UNHCR ‘dismayed’ by Thailand’s deportation of third Cambodian refugee this month
UNHCR, the UN Refugee Agency, on Tuesday issued a statement deploring Thailand’s deportation of a Cambodian refugee, which occurred only ten days after the authorities deported two other Cambodian refugees.
“This action contravenes the principle of non-refoulement, which obliges States – including Thailand – not to expel or return people to a territory where their life or freedom would be threatened,” reads the statement.
Thailand is not a party in the 1951 Refugee Convention and still does not recognise the refugee status, resulting in refugees being treated as illegal immigrants by the authorities and detained in immigration detention centres (IDCs) and being sent back to the countries they were fleeing from.
According to the UNHCR, the agency immediately notified the authorities of the Cambodian national’s refugee status once the refugee was arrested on November 19th and urged the Government not to return the individual to Cambodia over serious concerns for the safety of the refugee, who was detained overnight and deported to Cambodia.
“We are extremely alarmed by this trend of forcibly returning refugees to Cambodia, where they face a serious risk of persecution. Given recent developments, we are very concerned about the safety of UNHCR recognised Cambodian refugees in Thailand,” said Gillian Triggs, UNHCR’s Assistant High Commissioner for Protection.
“We urge the Royal Thai Government to refrain from deporting recognized refugees and to abide by its international obligations, particularly the principle of non-refoulement,” she added.

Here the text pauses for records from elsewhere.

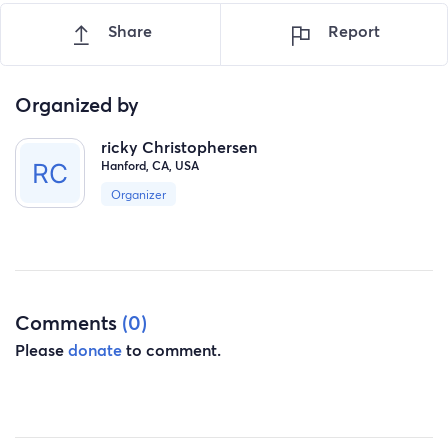
Share
Report
Organized by
ricky Christophersen
Hanford, CA, USA
Organizer
Comments
(0)
Please
donate
to comment.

Previously, Human Rights Watch (HRW) issued a similar statement on the forced return of the two Cambodian refugees on November 9th, saying this would put them at risk of unfair trials in Cambodia.

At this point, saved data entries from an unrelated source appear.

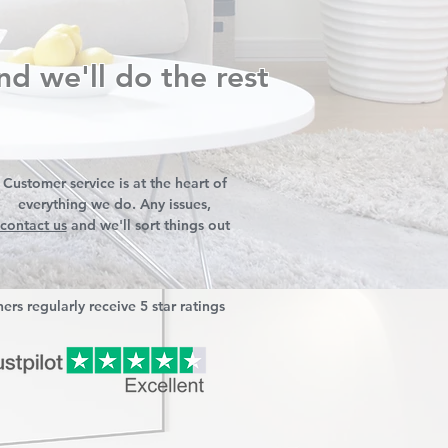
nd we'll do the rest
Customer service is at the heart of
everything we do. Any issues,
contact us
and we'll sort things out
ers regularly receive 5 star ratings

On November 8th, Thai police arrested a Cambodia National Rescue Party (CNRP) online TV broadcaster, and a former CNRP commune official. They were also deported the following day.
“Thailand’s forcible return of these two refugees shows a blatant disregard for fundamental refugee protection principles,” said Bill Frelick, refugee and migrants director at Human Rights Watch. “The Thai government’s actions make it complicit in the Cambodian government’s persecution of its political opponents, which appears to extend beyond Cambodia’s borders.”
According to HRW, Prime Minister Hun Sen’s government has pursued a crackdown on former CNRP members since the Cambodian Supreme Court dissolved the party in 2017.
Earlier in November, at Thailand’s third Universal Periodic Review (UPR) cycle, a human rights review for each UN member country, the issue of the treatment of refugees including their detention has been raised, including the continued detention of underage refugees.